Review: “The Fall of Labour”

Stephen LowStephen Low reviews BBC Scotland Investigates: The Fall of Labour (BBC One Scotland, 22 June 2015, available on iPlayer until 27 July).

 

This was billed as “BBC Scotland investigates”, but you’d have seen more concerted efforts at establishing truth on The Jeremy Kyle Show.

Rehearsed cliché and extremely dubious “history” was followed by a series of “yes he did, no he didn’t” assertions that confused rather than clarified. Anyone, friend or foe, looking for any insight into the travails of the Scottish Labour Party would have come away from this shambles disappointed.

In fairness, presenter Jackie Bird used much softer tones than Mr Kyle usually does as she talked to the variously hurt and damaged individuals on this programme.

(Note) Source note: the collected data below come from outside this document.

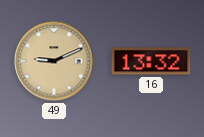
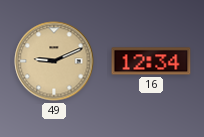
16: 13:32 -> 12:34
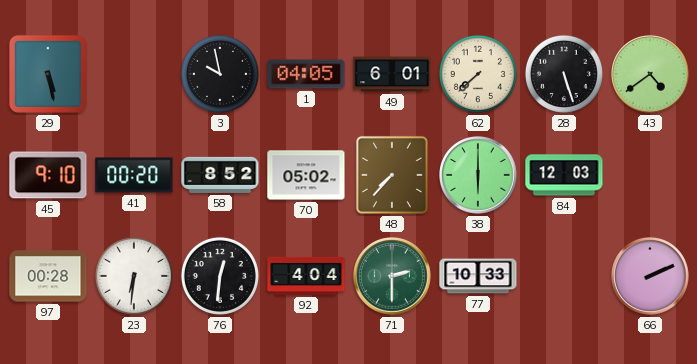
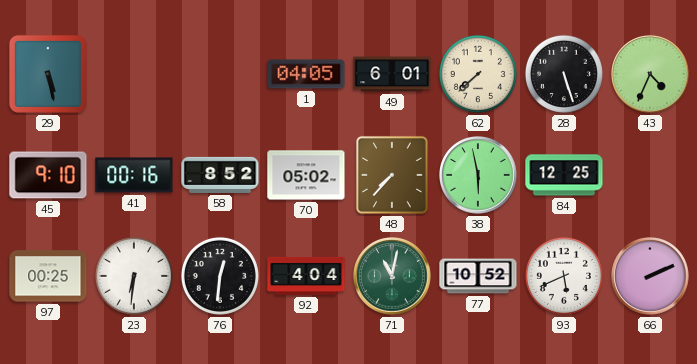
3: 9:58 -> none
43: 4:39 -> 4:34
41: 00:20 -> 00:16
38: 6:00 -> 5:58
84: 12:03 -> 12:25
97: 00:28 -> 00:25
71: 2:30 -> 11:02
77: 10:33 -> 10:52
93: none -> 5:41
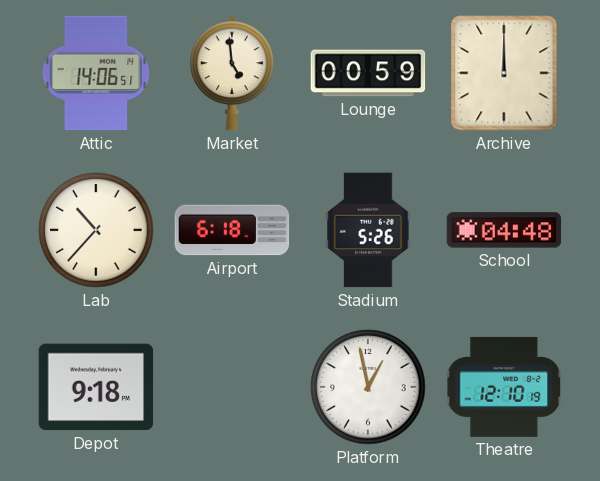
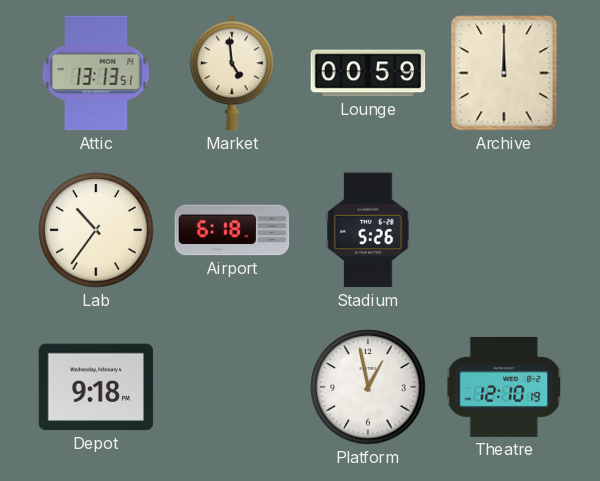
Attic: 14:06 -> 13:13
Lab: 10:37 -> 10:36
School: 04:48 -> none
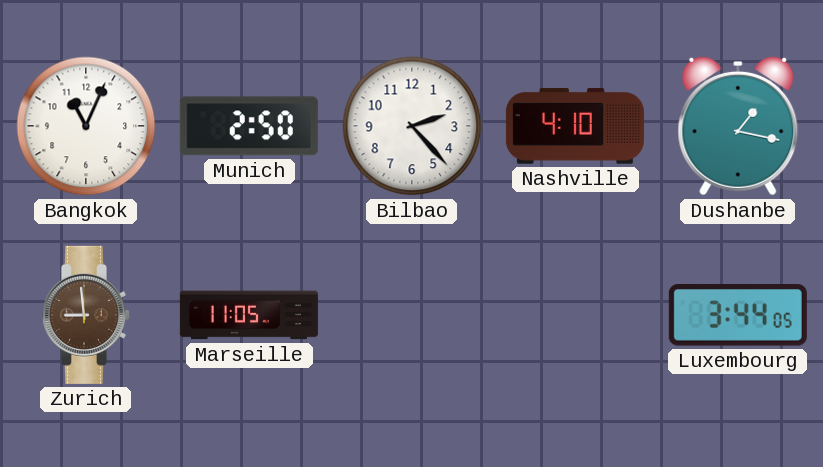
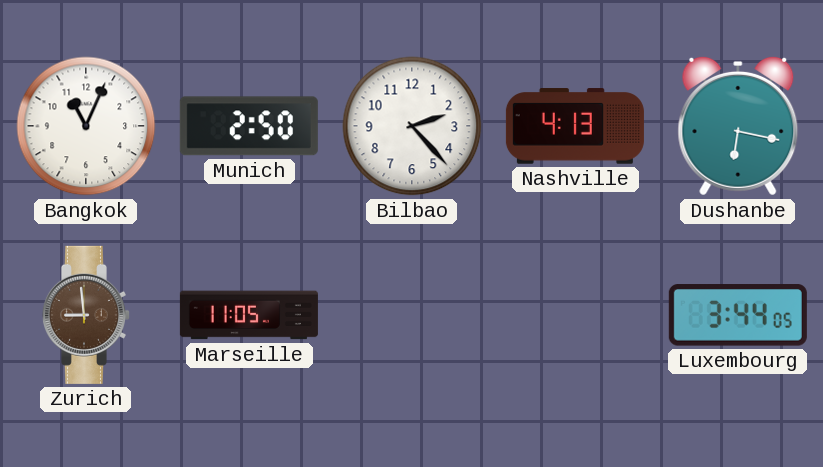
Nashville: 4:10 -> 4:13
Dushanbe: 1:17 -> 6:17
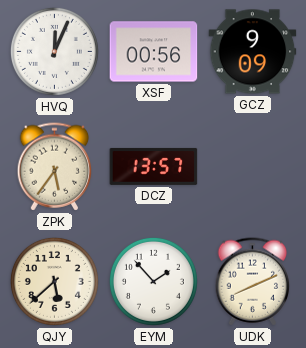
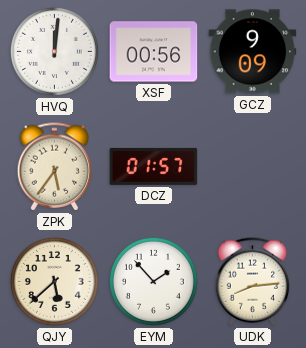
HVQ: 12:04 -> 12:01
DCZ: 13:57 -> 01:57
UDK: 8:11 -> 8:14
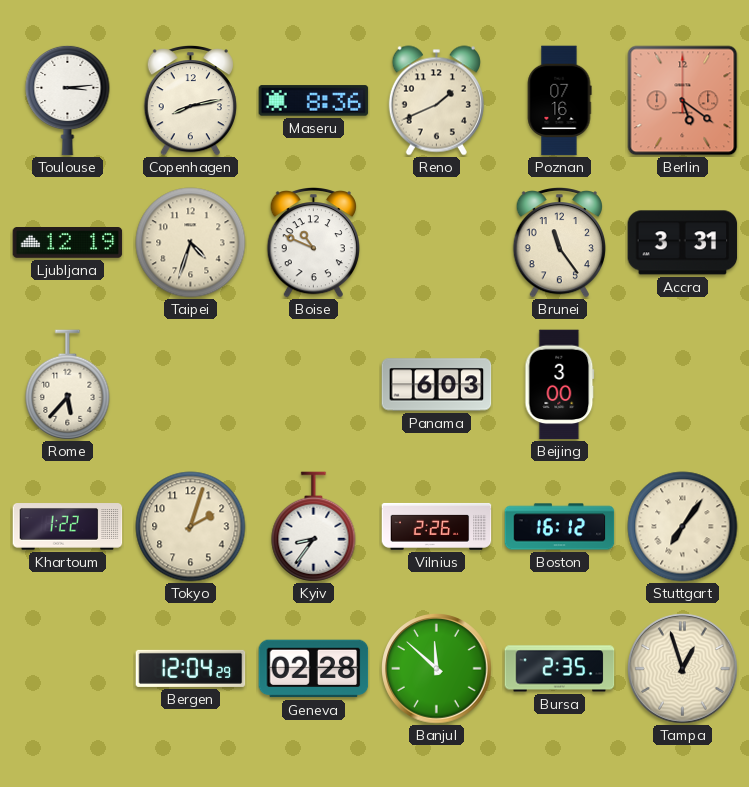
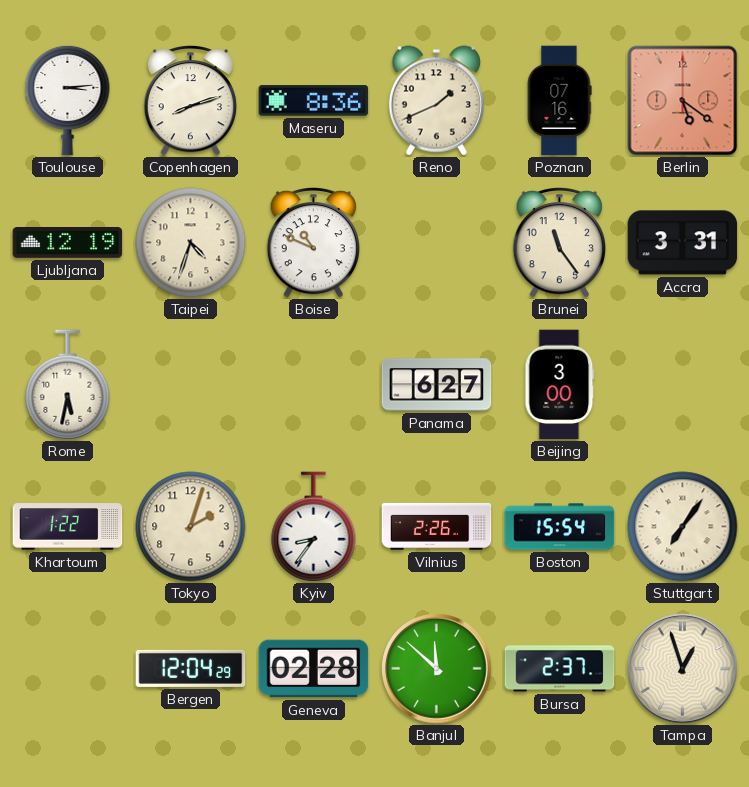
Copenhagen: 8:13 -> 8:12
Rome: 5:37 -> 5:32
Panama: 6:03 -> 6:27
Boston: 16:12 -> 15:54
Bursa: 2:35 -> 2:37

Then again Jeremy seems able to challenge assertions from interviewees; not something that played a significant part of this travesty. But this was a programme that from the very start had little interest in answers.

“But how,” we were asked by Jackie Bird as she walks round Edinburgh South “did this affluent neighbourhood with its million pound homes become the sole survivor for a party which used to weigh its votes rather than count them?” Question posed, Ms Bird departs Edinburgh never to return, far less suggest an answer.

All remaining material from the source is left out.